> **WHAT YOU WILL DO**
Your output must reproduce all the records below precisely and contain no pictures.
==== MATERIALS PROVIDED
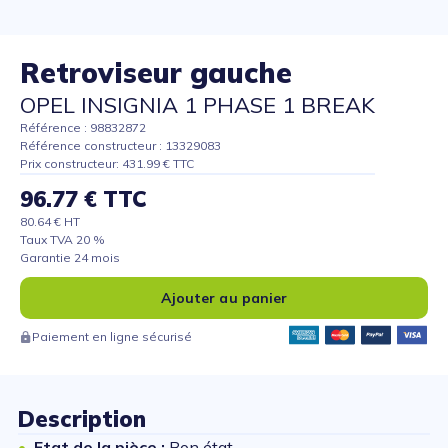
Retroviseur gauche
OPEL INSIGNIA 1 PHASE 1 BREAK
Référence : 98832872
Référence constructeur : 13329083
Prix constructeur: 431.99 € TTC
96.77 € TTC
80.64 € HT
Taux TVA 20 %
Garantie 24 mois
Ajouter au panier
Paiement en ligne sécurisé
Description
Etat de la pièce :
Bon état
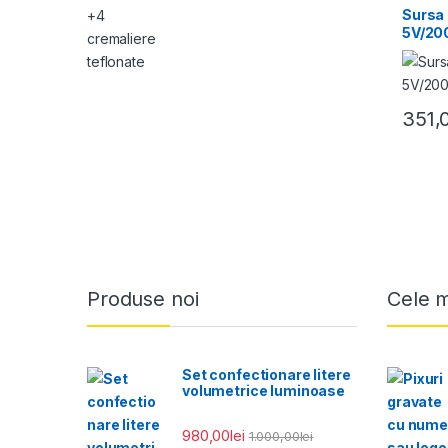
Sursa 
5V/2
351,
Produse noi
Cele 
Set confectionare litere
volumetrice luminoase
980,00
lei
1.000,00
lei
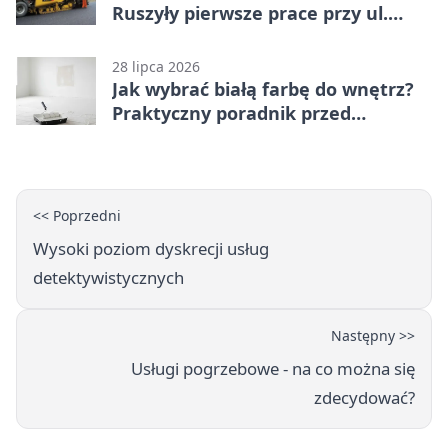
Ruszyły pierwsze prace przy ul.
Nowej
28 lipca 2026
Jak wybrać białą farbę do wnętrz?
Praktyczny poradnik przed
zakupem
<< Poprzedni
Wysoki poziom dyskrecji usług
detektywistycznych
Następny >>
Usługi pogrzebowe - na co można się
zdecydować?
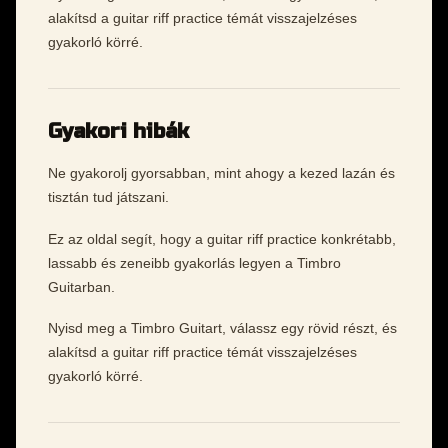
alakítsd a guitar riff practice témát visszajelzéses
gyakorló körré.
Gyakori hibák
Ne gyakorolj gyorsabban, mint ahogy a kezed lazán és
tisztán tud játszani.
Ez az oldal segít, hogy a guitar riff practice konkrétabb,
lassabb és zeneibb gyakorlás legyen a Timbro
Guitarban.
Nyisd meg a Timbro Guitart, válassz egy rövid részt, és
alakítsd a guitar riff practice témát visszajelzéses
gyakorló körré.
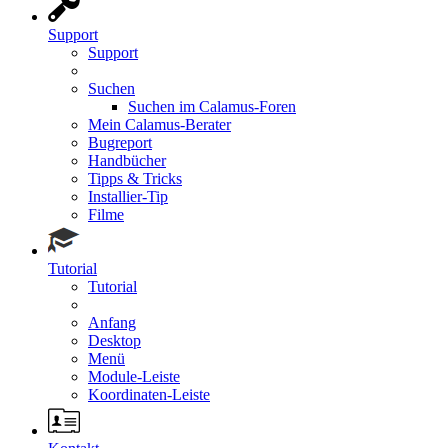
Support
Support
Suchen
Suchen im Calamus-Foren
Mein Calamus-Berater
Bugreport
Handbücher
Tipps & Tricks
Installier-Tip
Filme
Tutorial
Tutorial
Anfang
Desktop
Menü
Module-Leiste
Koordinaten-Leiste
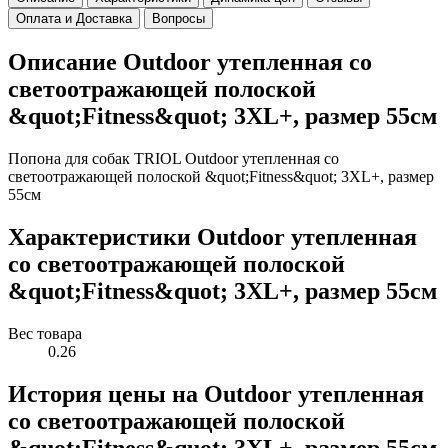
Оплата и Доставка
Вопросы
Описание Outdoor утепленная со
светоотражающей полоской
&quot;Fitness&quot; 3XL+, размер 55см
Попона для собак TRIOL Outdoor утепленная со
светоотражающей полоской &quot;Fitness&quot; 3XL+, размер
55см
Характеристики Outdoor утепленная
со светоотражающей полоской
&quot;Fitness&quot; 3XL+, размер 55см
Вес товара
0.26
История цены на Outdoor утепленная
со светоотражающей полоской
&quot;Fitness&quot; 3XL+, размер 55см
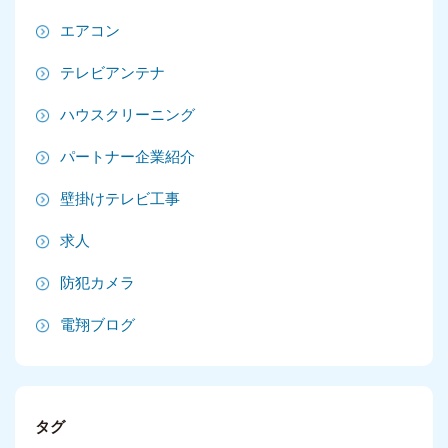
2025年6月
エアコン
2025年5月
テレビアンテナ
2025年4月
ハウスクリーニング
2025年3月
パートナー企業紹介
2025年2月
壁掛けテレビ工事
2025年1月
求人
2024年12月
防犯カメラ
2024年11月
電翔ブログ
2024年10月
2024年9月
タグ
2024年8月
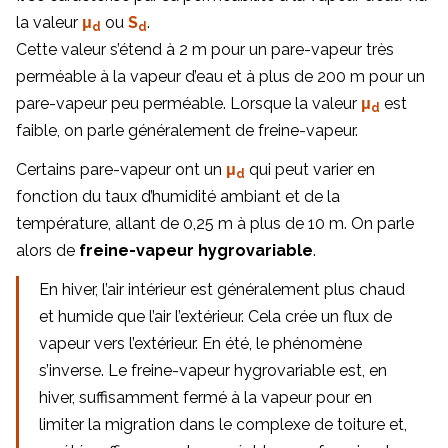
la valeur
μ
ou
S
.
d
d
Cette valeur s’étend à 2 m pour un pare-vapeur très
perméable à la vapeur d’eau et à plus de 200 m pour un
pare-vapeur peu perméable. Lorsque la valeur
μ
est
d
faible, on parle généralement de freine-vapeur.
Certains pare-vapeur ont un
μ
qui peut varier en
d
fonction du taux d’humidité ambiant et de la
température, allant de 0,25 m à plus de 10 m. On parle
alors de
freine-vapeur hygrovariable
.
En hiver, l’air intérieur est généralement plus chaud
et humide que l’air l’extérieur. Cela crée un flux de
vapeur vers l’extérieur. En été, le phénomène
s’inverse. Le freine-vapeur hygrovariable est, en
hiver, suffisamment fermé à la vapeur pour en
limiter la migration dans le complexe de toiture et,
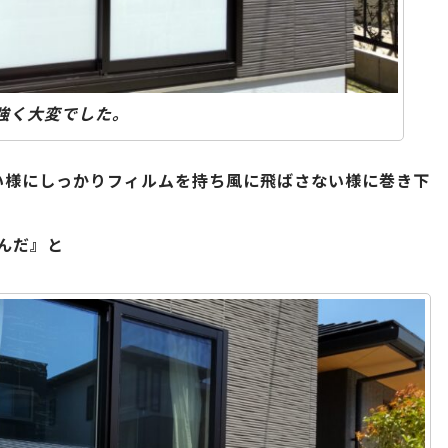
強く大変でした。
い様にしっかりフィルムを持ち風に飛ばさない様に巻き下
んだ』と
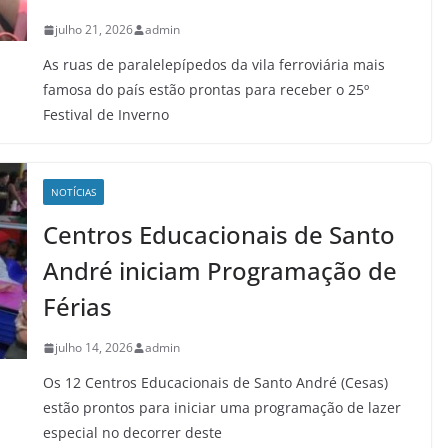
julho 21, 2026
admin
As ruas de paralelepípedos da vila ferroviária mais
famosa do país estão prontas para receber o 25º
Festival de Inverno
NOTÍCIAS
Centros Educacionais de Santo
André iniciam Programação de
Férias
julho 14, 2026
admin
Os 12 Centros Educacionais de Santo André (Cesas)
estão prontos para iniciar uma programação de lazer
especial no decorrer deste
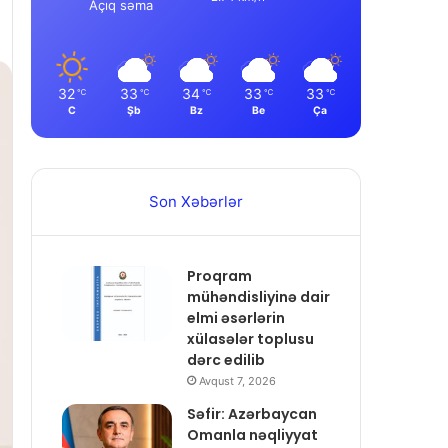
Açıq səma
32
33
34
33
33
℃
℃
℃
℃
℃
C
Şb
Bz
Be
Ça
Son Xəbərlər
Proqram
mühəndisliyinə dair
elmi əsərlərin
xülasələr toplusu
dərc edilib
Avqust 7, 2026
Səfir: Azərbaycan
Omanla nəqliyyat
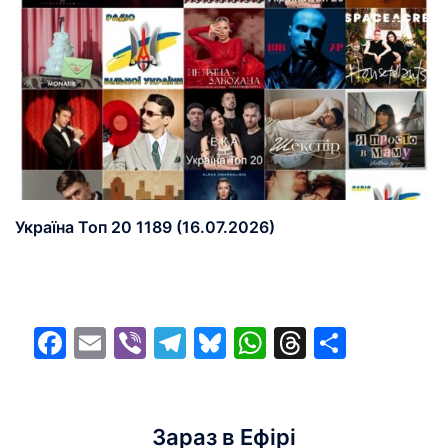
Україна Топ 20 1189 (16.07.2026)
Facebook
Email
Viber
Telegram
Bluesky
WhatsApp
Threads
Share
Зараз в Ефірі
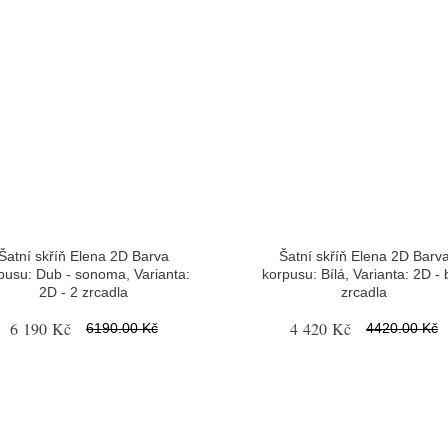
Šatní skříň Elena 2D Barva
Šatní skříň Elena 2D Barv
pusu: Dub - sonoma, Varianta:
korpusu: Bílá, Varianta: 2D -
2D - 2 zrcadla
zrcadla
6 190 Kč
4 420 Kč
6190.00 Kč
4420.00 Kč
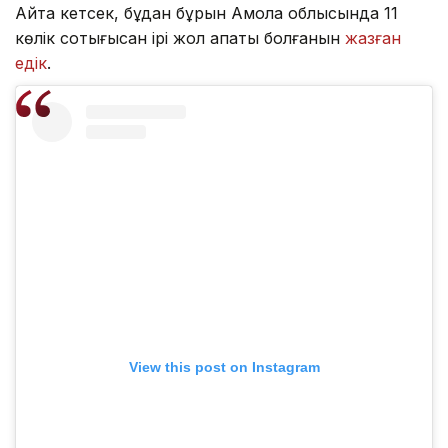
Айта кетсек, бұдан бұрын Ақмола облысында 11
көлік соқтығысқан ірі жол апаты болғанын
жазған
едік
.
View this post on Instagram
========
> **RESULT FOR THIS EXERCISE**
Retroviseur gauche
OPEL INSIGNIA 1 PHASE 1 BREAK
Référence : 98832872
Référence constructeur : 13329083
Prix constructeur: 431.99 € TTC
96.77 € TTC
80.64 € HT
Taux TVA 20 %
Garantie 24 mois
Ajouter au panier
Paiement en ligne sécurisé
Description
Etat de la pièce :
Bon état
Sursa 
5V/2
351,
Produse noi
Cele 
Set confectionare litere
volumetrice luminoase
980,00
lei
1.000,00
lei
Ruszyły pierwsze prace przy ul.
Nowej
28 lipca 2026
Jak wybrać białą farbę do wnętrz?
Praktyczny poradnik przed
zakupem
<< Poprzedni
Wysoki poziom dyskrecji usług
detektywistycznych
Następny >>
Usługi pogrzebowe - na co można się
zdecydować?
alakítsd a guitar riff practice témát visszajelzéses
gyakorló körré.
Gyakori hibák
Ne gyakorolj gyorsabban, mint ahogy a kezed lazán és
tisztán tud játszani.
Ez az oldal segít, hogy a guitar riff practice konkrétabb,
lassabb és zeneibb gyakorlás legyen a Timbro
Guitarban.
Nyisd meg a Timbro Guitart, válassz egy rövid részt, és
alakítsd a guitar riff practice témát visszajelzéses
gyakorló körré.
Support
Support
Suchen
Suchen im Calamus-Foren
Mein Calamus-Berater
Bugreport
Handbücher
Tipps & Tricks
Installier-Tip
Filme
Tutorial
Tutorial
Anfang
Desktop
Menü
Module-Leiste
Koordinaten-Leiste
Оплата и Доставка
Вопросы
Описание Outdoor утепленная со
светоотражающей полоской
&quot;Fitness&quot; 3XL+, размер 55см
Попона для собак TRIOL Outdoor утепленная со
светоотражающей полоской &quot;Fitness&quot; 3XL+, размер
55см
Характеристики Outdoor утепленная
со светоотражающей полоской
&quot;Fitness&quot; 3XL+, размер 55см
Вес товара
0.26
История цены на Outdoor утепленная
со светоотражающей полоской
&quot;Fitness&quot; 3XL+, размер 55см
2025年6月
エアコン
2025年5月
テレビアンテナ
2025年4月
ハウスクリーニング
2025年3月
パートナー企業紹介
2025年2月
壁掛けテレビ工事
2025年1月
求人
2024年12月
防犯カメラ
2024年11月
電翔ブログ
2024年10月
2024年9月
タグ
2024年8月
la valeur
μ
ou
S
.
d
d
Cette valeur s’étend à 2 m pour un pare-vapeur très
perméable à la vapeur d’eau et à plus de 200 m pour un
pare-vapeur peu perméable. Lorsque la valeur
μ
est
d
faible, on parle généralement de freine-vapeur.
Certains pare-vapeur ont un
μ
qui peut varier en
d
fonction du taux d’humidité ambiant et de la
température, allant de 0,25 m à plus de 10 m. On parle
alors de
freine-vapeur hygrovariable
.
En hiver, l’air intérieur est généralement plus chaud
et humide que l’air l’extérieur. Cela crée un flux de
vapeur vers l’extérieur. En été, le phénomène
s’inverse. Le freine-vapeur hygrovariable est, en
hiver, suffisamment fermé à la vapeur pour en
limiter la migration dans le complexe de toiture et,
強く大変でした。
い様にしっかりフィルムを持ち風に飛ばさない様に巻き下
んだ』と
julho 21, 2026
admin
As ruas de paralelepípedos da vila ferroviária mais
famosa do país estão prontas para receber o 25º
Festival de Inverno
NOTÍCIAS
Centros Educacionais de Santo
André iniciam Programação de
Férias
julho 14, 2026
admin
Os 12 Centros Educacionais de Santo André (Cesas)
estão prontos para iniciar uma programação de lazer
especial no decorrer deste
Açıq səma
32
33
34
33
33
℃
℃
℃
℃
℃
C
Şb
Bz
Be
Ça
Son Xəbərlər
Proqram
mühəndisliyinə dair
elmi əsərlərin
xülasələr toplusu
dərc edilib
Avqust 7, 2026
Səfir: Azərbaycan
Omanla nəqliyyat
Україна Топ 20 1189 (16.07.2026)
Facebook
Email
Viber
Telegram
Bluesky
WhatsApp
Threads
Share
Зараз в Ефірі
Šatní skříň Elena 2D Barva
Šatní skříň Elena 2D Barv
pusu: Dub - sonoma, Varianta:
korpusu: Bílá, Varianta: 2D -
2D - 2 zrcadla
zrcadla
6 190 Kč
4 420 Kč
6190.00 Kč
4420.00 Kč
Айта кетсек, бұдан бұрын Ақмола облысында 11
көлік соқтығысқан ірі жол апаты болғанын
жазған
едік
.
View this post on Instagram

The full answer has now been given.